OpenNMT / CTranslate2

Fast inference engine for Transformer models
https://opennmt.net/CTranslate2
MIT License
3.41k stars 303 forks source link

ctranslate2 compared to ggml/gguf and gptq #1486

Closed BBC-Esq closed 1 year ago

BBC-Esq commented 1 year ago

Hello again, I'd like to start creating chatbots using ctranslate2 models that eventually work with embedding models (also converted to the ctranslate2 format).

Currently, the smallest ctranslate2 offers is int8, int8_float32, int8_float16, and int8_bfloat16. I'm aware of your comment that ctranslate2 does not offer lower than 8-bit quants: https://github.com/OpenNMT/CTranslate2/issues/1104#issuecomment-1462381140.

Here you can see that I tried to compare ctranslate2 versus ggml/gguf: https://huggingface.co/ctranslate2-4you/Llama-2-7b-chat-hf-ct2-int8/resolve/main/comparison%20of%20ctranslate2%20and%20ggml.png. Ctranslate2 beats the equivalent ggml/gguf model in terms of VRAM/RAM usage. However, my graphic does not compare inference speed. Also, my limited understanding is that anytime quantization occurs "perplexity" is affected...and my graphic doesn't compare "perplexity" either.

My question is, firstly, am I in-fact comparing apples to apples? My comparison equates ctranslate's "int8" with ggml/gguf's "Q8" quant, but I'm unsure if this is accurate? (ignore my mistake that llama2 is originally in float32 by the way...) As you can see, ctranslate2 destroys ggml/gguf...even ctranslate2's int8 quant uses less vram than ggml/gguf's 3_k_s...wow.
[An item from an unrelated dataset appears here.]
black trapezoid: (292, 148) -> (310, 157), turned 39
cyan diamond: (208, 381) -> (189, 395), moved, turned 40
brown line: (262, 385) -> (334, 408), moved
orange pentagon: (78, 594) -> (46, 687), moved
Anyways, assuming I am comparing apples to apples, are you aware of the speed and/or "perplexity" differences between comparable ggml/gguf and ctranslate2 converted model?

For example, I'm only aware of a rough comparison between ggml/gguf and GPTQ...See here: https://huggingface.co/TheBloke/wizardLM-7B-GGML/discussions/3.

My intuition tells me that ctranslate2 beats ggml/gguf on all 3 metrics: vram/ram, speed, and "perplexity." I've been smitten by ctranslate2 since I saw it absolutely destroy llama.cpp's implementation of Whisper. See here: https://github.com/guillaumekln/faster-whisper.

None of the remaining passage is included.